FIG. 2 is a front view showing the construction of an arc tube relating to the embodiment, with being partially cut away;

FIGS. 3A to 3C show manufacturing processes of the arc tube relating to the embodiment;

FIGS. 4A to 4C show manufacturing processes of the arc tube relating to the embodiment;

FIG. 5 shows a glass tube in the state shown in FIG. 4A, as viewed from end parts of the glass tube in the direction of its spiral axis; and

FIG. 6 shows a fluorescent lamp to which the present invention is applied.

The following describes, with reference to the drawings, a preferred embodiment of the present invention relating to a low-pressure mercury lamp, which is applied to a compact self-ballasted fluorescent lamp.

1. Construction of Compact Self-Ballasted Fluorescent Lamp

FIG. 1 is a front view showing the overall construction of the compact self-ballasted fluorescent lamp relating to the present invention, with being partially cut away. The compact self-ballasted fluorescent lamp 1 is a 21 W lamp that is an alternative to a 100 W incandescent lamp. It should be noted here that a 100 W incandescent lamp has a maximum outer diameter of 60 mm and a total length of 110 mm.

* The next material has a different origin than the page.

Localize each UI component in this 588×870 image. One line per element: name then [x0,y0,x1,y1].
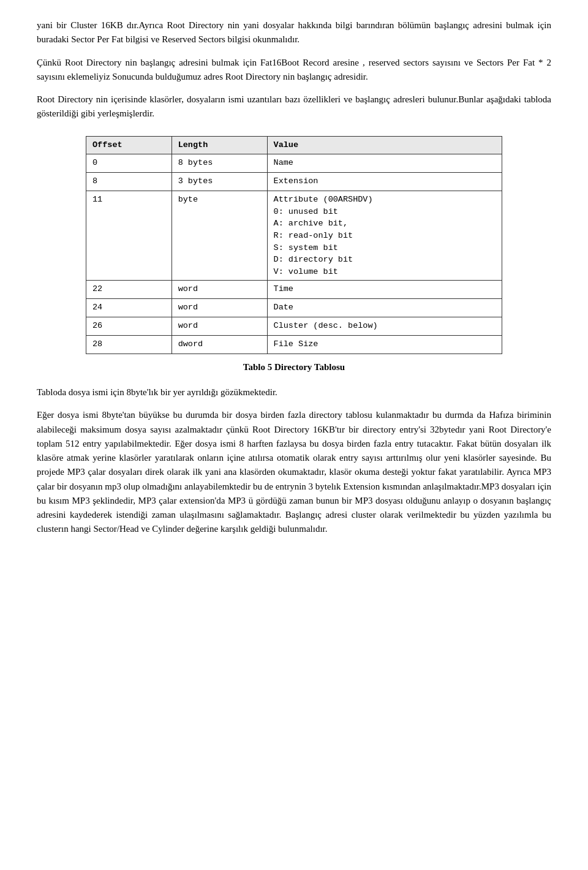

As shown in the figure, the compact self-ballasted fluorescent lamp 1 includes an arc tube 2 that is wound in a double spiral, an electronic ballast 3 for lighting the arc tube 2, a case 4 containing the electronic ballast 3 and having a base 5, and a globe 6 covering the arc tube 2.

The arc tube 2 extends from the opening of the case 4 in the downward direction (in the direction opposite to the base 5). A glass tube 9 forming the arc tube 2 is turned at its substantially middle to form a turning part 92, so that end parts 91a and 91b of the glass tube 9 are positioned within the case 4. Electrodes are attached in the end parts 91a and 91b of the glass tube 9 (see FIG. 2). Mercury is enclosed, for example singly, within the glass tube 9.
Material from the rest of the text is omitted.